As the AP reports, record-high credit card debt is brutalizing “mostly lower- and middle-income Americans, who tend to be renters.”
The outlet writes that in the third quarter of 2023, Americans held more than $1.05 trillion in credit card debt. Naturally, the fourth quarter data hasn’t been released yet. But when it is, it’s sure to be more than this.
Another record set.
Why?
Well, the AP’s answer comes from Moody’s, a credit rating company, which states that there’s been a rather drastic increase in the percentage of delinquency rates, charge-off rates, and the number of loans banks expect to never be repaid.
And this comes from an ever-increasing rise in interest rates. Currently, the average is about 21.5 percent, the highest ever recorded.
Of course, increasing interest rates alone don’t cause debt. The inability to pay for things with cash on hand does. And that leads us directly to inflation.
I know, according to the Biden administration, as well as the very same article from the AP that claims credit cards are record high, “Overall, the consumer is credit healthy.”
But that lies in stark contrast to what reality is.
Unless you own egg-laying chickens, you likely know that a dozen eggs at the store will run you about $4.50, a whopping amount. (Then again, the price of chicken feed as also gone up.) A single serving at Taco Bell will cost about $16.
Tell me, how is that “healthy.”
And then you take note that on top of inflation, a housing market at the brink of collapse, and stagnant wages for millions, Biden has let another eight million or so more mouths to feed, backs to cloth, and people needing shelter into the US, all on your dime.

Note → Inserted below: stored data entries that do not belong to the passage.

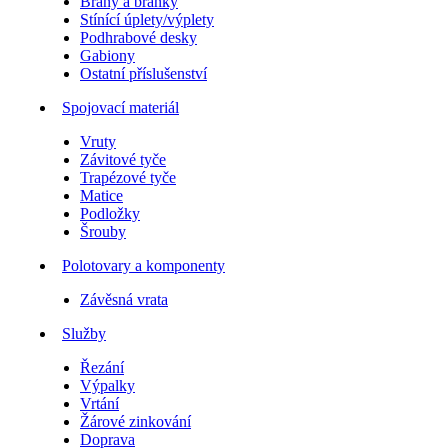
Brány a branky
Stínící úplety/výplety
Podhrabové desky
Gabiony
Ostatní příslušenství
Spojovací materiál
Vruty
Závitové tyče
Trapézové tyče
Matice
Podložky
Šrouby
Polotovary a komponenty
Závěsná vrata
Služby
Řezání
Výpalky
Vrtání
Žárové zinkování
Doprava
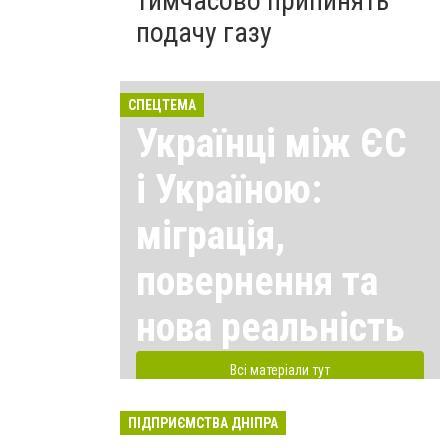
тимчасово припинять
подачу газу
СПЕЦТЕМА
Українці між ЄС
і Україною:
міграція,
повернення та
нова реальність
Всі матеріали тут
ПІДПРИЄМСТВА ДНІПРА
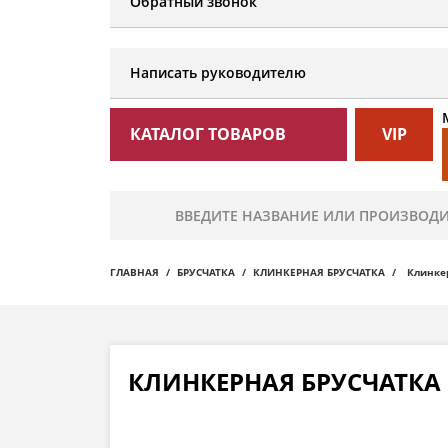
Обратный звонок
Написать руководителю
КАТАЛОГ ТОВАРОВ
VIP
ГЛАВНАЯ
БРУСЧАТКА
КЛИНКЕРНАЯ БРУСЧАТКА
Клинкер
КЛИНКЕРНАЯ БРУСЧАТКА C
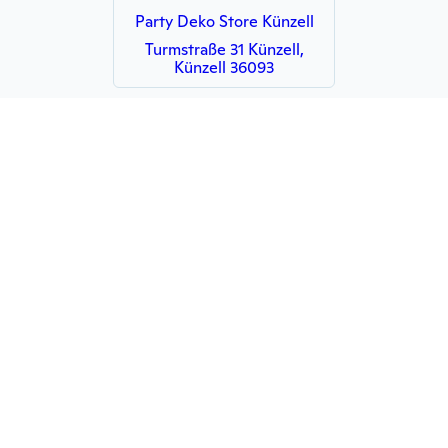
Party Deko Store Künzell
Turmstraße 31 Künzell,
Künzell 36093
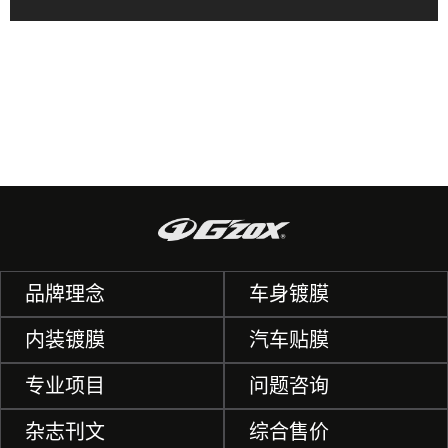
品牌理念
车身镀膜
内装镀膜
汽车贴膜
专业项目
问题咨询
杂志刊文
综合售价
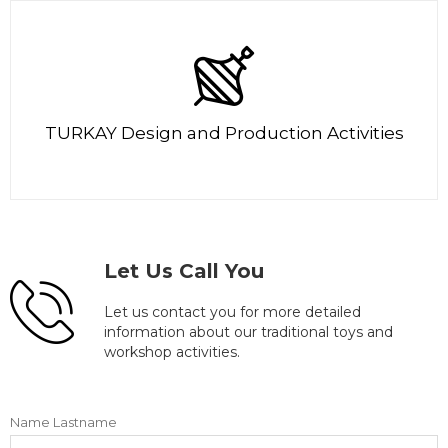
TURKAY Design and Production Activities
Let Us Call You
Let us contact you for more detailed
information about our traditional toys and
workshop activities.
Name Lastname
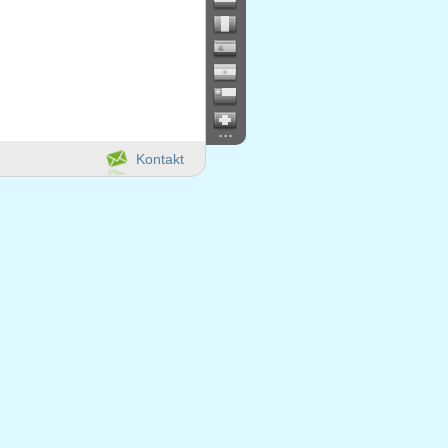
...
Kontakt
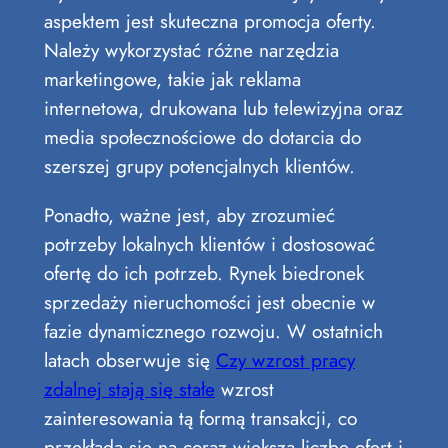
aspektem jest skuteczna promocja oferty.
Należy wykorzystać różne narzędzia
marketingowe, takie jak reklama
internetowa, drukowana lub telewizyjna oraz
media społecznościowe do dotarcia do
szerszej grupy potencjalnych klientów.
Ponadto, ważne jest, aby zrozumieć
potrzeby lokalnych klientów i dostosować
ofertę do ich potrzeb. Rynek biedronek
sprzedaży nieruchomości jest obecnie w
fazie dynamicznego rozwoju. W ostatnich
latach obserwuje się
Czy wzrost pracy
zdalnej stają się stałe
wzrost
zainteresowania tą formą transakcji, co
przekłada się na coraz większą liczbę ofert i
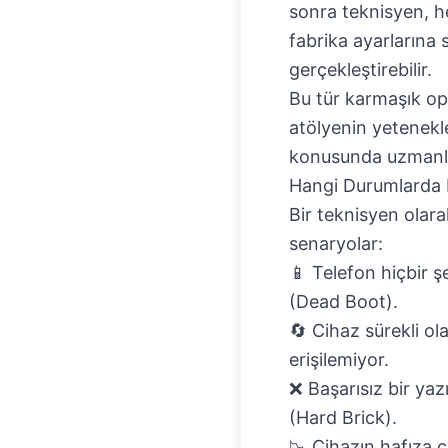
sonra teknisyen, h
fabrika ayarlarına 
gerçekleştirebilir.
Bu tür karmaşık op
atölyenin yetenekle
konusunda uzmanlaş
Hangi Durumlarda F
Bir teknisyen olara
senaryolar:
📱 Telefon hiçbir ş
(Dead Boot).
🔄 Cihaz sürekli o
erişilemiyor.
❌ Başarısız bir yaz
(Hard Brick).
📉 Cihazın hafıza 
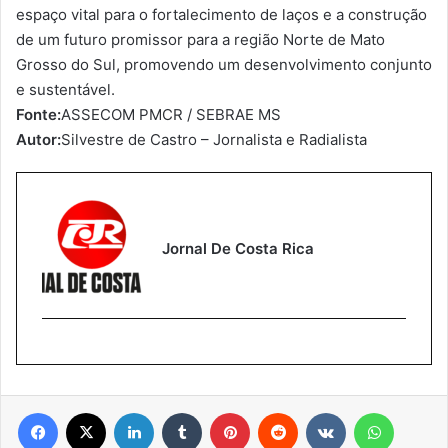
espaço vital para o fortalecimento de laços e a construção
de um futuro promissor para a região Norte de Mato
Grosso do Sul, promovendo um desenvolvimento conjunto
e sustentável.
Fonte:
ASSECOM PMCR / SEBRAE MS
Autor:
Silvestre de Castro – Jornalista e Radialista
Jornal De Costa Rica
Facebook
X
Linkedin
Tumblr
Pinterest
Reddit
VK
WhatsA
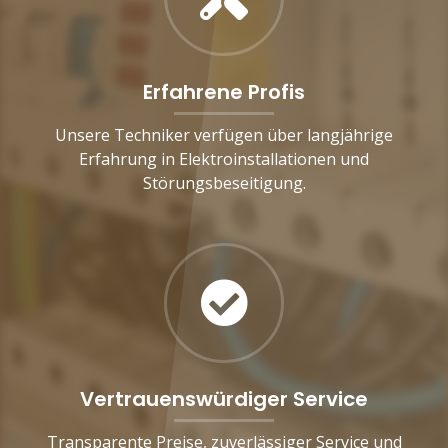
Erfahrene Profis
Unsere Techniker verfügen über langjährige
Erfahrung in Elektroinstallationen und
Störungsbeseitigung.
Vertrauenswürdiger Service
Transparente Preise, zuverlässiger Service und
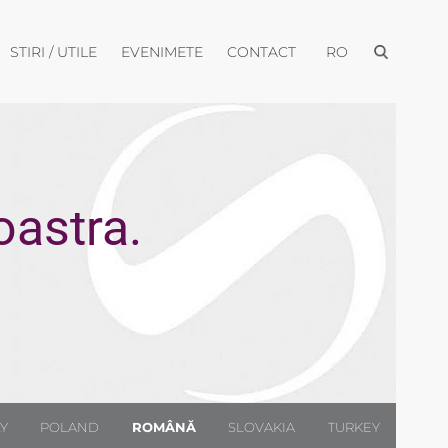
Deschide men
eschide meniul
Deschide meniul
Deschide meniul
Deschide meniul
STIRI / UTILE
EVENIMETE
CONTACT
RO
oastra.
LY
POLAND
ROMÂNĂ
SLOVAKIA
TURKEY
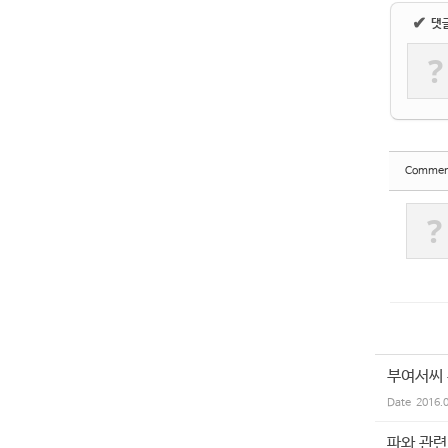
✔
댓
?
Commen
?
부여서씨
Date
2016.
파와 관련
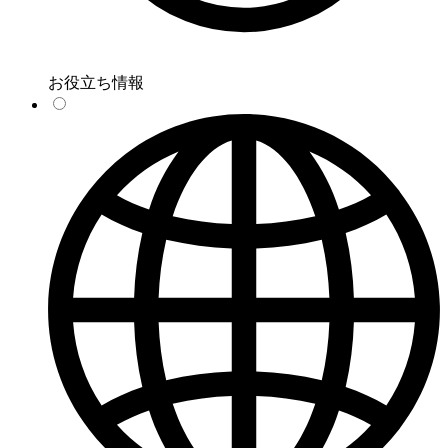
お役立ち情報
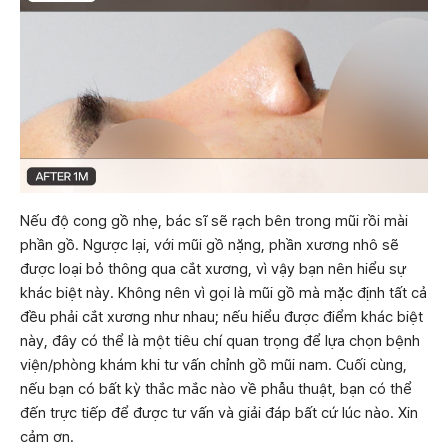
Nếu độ cong gồ nhẹ, bác sĩ sẽ rạch bên trong mũi rồi mài
phần gồ. Ngược lại, với mũi gồ nặng, phần xương nhô sẽ
được loại bỏ thông qua cắt xương, vì vậy bạn nên hiểu sự
khác biệt này. Không nên vì gọi là mũi gồ mà mặc định tất cả
đều phải cắt xương như nhau; nếu hiểu được điểm khác biệt
này, đây có thể là một tiêu chí quan trọng để lựa chọn bệnh
viện/phòng khám khi tư vấn chỉnh gồ mũi nam. Cuối cùng,
nếu bạn có bất kỳ thắc mắc nào về phẫu thuật, bạn có thể
đến trực tiếp để được tư vấn và giải đáp bất cứ lúc nào. Xin
cảm ơn.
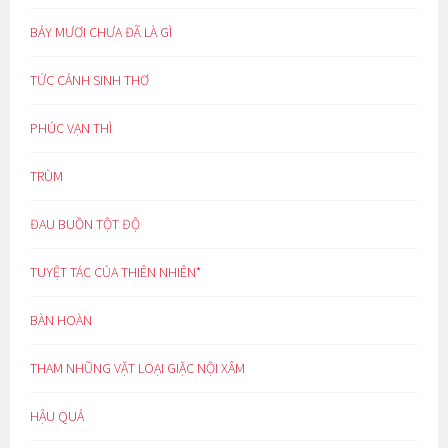
BẢY MƯƠI CHƯA ĐÃ LÀ GÌ
TỨC CẢNH SINH THƠ
PHÚC VẠN THÌ
TRÙM
ĐAU BUỒN TỘT ĐỘ
TUYỆT TÁC CỦA THIÊN NHIÊN*
BÀN HOÀN
THAM NHŨNG VẶT LOẠI GIẶC NỘI XÂM
HẬU QUẢ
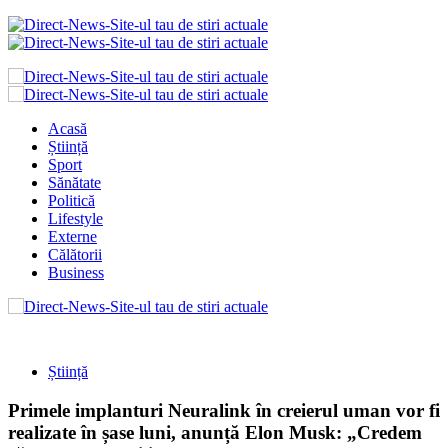
Acasă
Știință
Sport
Sănătate
Politică
Lifestyle
Externe
Călătorii
Business
Știință
Primele implanturi Neuralink în creierul uman vor fi
realizate în șase luni, anunță Elon Musk: „Credem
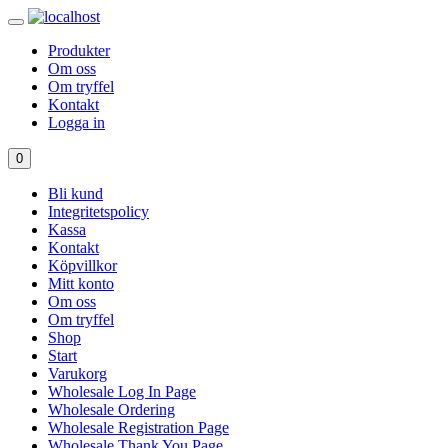
Produkter
Om oss
Om tryffel
Kontakt
Logga in
0
Bli kund
Integritetspolicy
Kassa
Kontakt
Köpvillkor
Mitt konto
Om oss
Om tryffel
Shop
Start
Varukorg
Wholesale Log In Page
Wholesale Ordering
Wholesale Registration Page
Wholesale Thank You Page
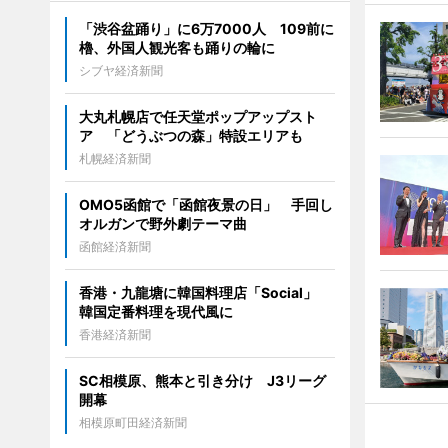
「渋谷盆踊り」に6万7000人 109前に
櫓、外国人観光客も踊りの輪に
シブヤ経済新聞
大丸札幌店で任天堂ポップアップスト
ア 「どうぶつの森」特設エリアも
札幌経済新聞
OMO5函館で「函館夜景の日」 手回し
オルガンで野外劇テーマ曲
函館経済新聞
香港・九龍塘に韓国料理店「Social」
韓国定番料理を現代風に
香港経済新聞
SC相模原、熊本と引き分け J3リーグ
開幕
相模原町田経済新聞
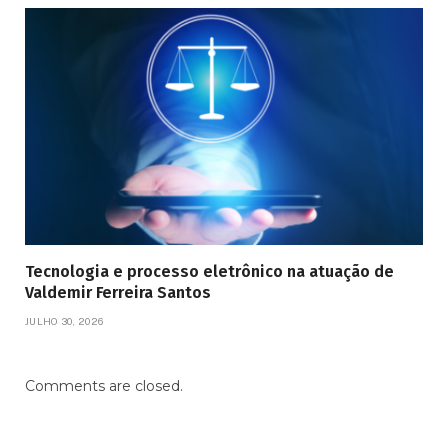
Tecnologia e processo eletrônico na atuação de
Valdemir Ferreira Santos
JULHO 30, 2026
Comments are closed.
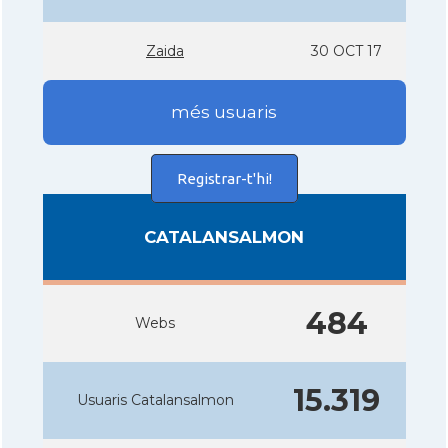
Zaida
30 OCT 17
més usuaris
Registrar-t'hi!
CATALANSALMON
484
Webs
15.319
Usuaris Catalansalmon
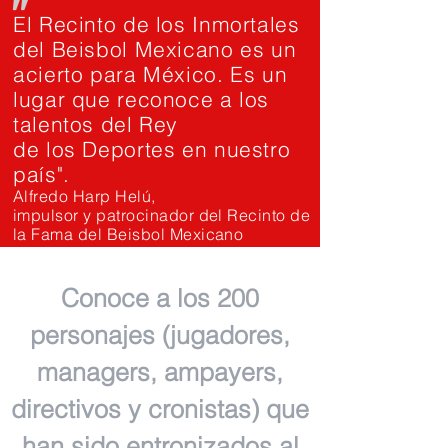
"
El Recinto de los Inmortales
del Beisbol Mexicano es un
acierto para México. Es un
lugar que reconoce a los
talentos del Rey
de los Deportes en nuestro
país".
Alfredo Harp Helú,
impulsor y patrocinador del Recinto de
la Fama del Beisbol Mexicano
Conoce a los 200
personajes (jugadores,
managers, ampayers,
directivos y cronistas) que
han sido entronizados al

As Moody’s reports, “You have these noticeable pockets of consumers – mostly middle- and lower-income renters who have not benefited from the wealth effect of higher housing prices and stock prices.” As such, they “are feeling financial stress, and that’s driving up these delinquency levels.”
And here’s the kicker: “They’ve been hit very hard by inflation.”
Well, no, duh. I mean, how are renters supposed to benefit from the housing market as it is? While a seller might be able to, a renter is just stuck trying to come up with ridiculously high down payments and mortgages.
So most don’t, which is exactly how the left-ward side of the aisle wants it. I mean, there is a reason the powers that be have raised housing prices from everything from interest rates to construction costs. Should you not be able to afford a home, you remain stuck in their sick cycle of being dependent, bitter, poor, angry, and entitled.
How dare you reach a point of independence that leads you to believe that others could do the same…
Meanwhile, drowning in debt is precisely where the Democrats want you, a slave to getting out of it. It forces you to work, to determine what your hobbies are, who you entrust with your money, and what your standard of living may be.
And don’t even get me started on the amount of interest you’ll be forced to pay over time just to get you out of debt. Let’s just say it’s usually far more than your actual debt is.
So yeah, Bidenflation is working, working to keep you down and dependent – and they know it. But it’s not working forAmerica better or stronger, as is evident by the $1.05 trillion in credit cards currently held by Americans.